In the remaining forms, command-line options appear, and any of the documented options may be used this way. You can use this facility to collect preferred option settings in one place, such as in directory- or user-specific initialization files. Observe that a -stylefile option here can be used to chain temporarily to another file, and this can go on recursively to a depth which is limited only by the run-time stack depth and the maximum number of simultaneously open files.

Blank lines, leading and trailing whitespace, and text from a percent (%) comment character to end of line, are ignored. To get a literal percent or quotation mark into a value, prefix it with a backslash; the backslash will be removed when the value is collected.

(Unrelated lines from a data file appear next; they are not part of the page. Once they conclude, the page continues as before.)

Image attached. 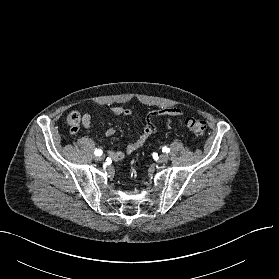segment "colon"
Segmentation results:
<instances>
[{
  "label": "colon",
  "mask_w": 279,
  "mask_h": 279,
  "mask_svg": "<svg viewBox=\"0 0 279 279\" xmlns=\"http://www.w3.org/2000/svg\"><path fill=\"white\" fill-rule=\"evenodd\" d=\"M80 115L72 112L68 115L67 122L72 132H77L80 125ZM187 129L196 136H202L206 130V123L196 118H187L185 121Z\"/></svg>",
  "instance_id": "obj_1"
}]
</instances>
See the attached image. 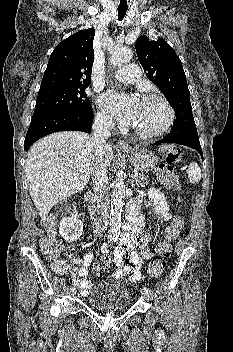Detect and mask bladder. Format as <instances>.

Whitespace separates items, and can be omitted around the colon. There is no significance to the order of items on a line, or lines in the file, except that later settings can override earlier ones. The same style class name may occur on multiple lines, and the tag lists will be accumulated, discarding duplicates.

The line length limit in style files is system-dependent, but guaranteed to be at least 2048 characters.

Here is an example of a small style file to add the new tags introduced in the HTML proposed 4.0 grammar (even though they are actually already present in the built-in rules):

% HTML proposed 4.0 additions
font : Acronym s

pair : BdO Button col colgroup Fieldset FrameSet IFrame \
       laBel NoFrames NoScript Object span TBody TFoot thEAD

public : "-//W3C//DTD HTML 4.0 Transitional//EN"

The last style class attached to command or environment name is the one that is used, so specifications in command-line -extend-style, -grammar-level, or -stylefile options can override those in the current directory style file, those in turn override settings from the home directory style file, and those override system-wide style file settings.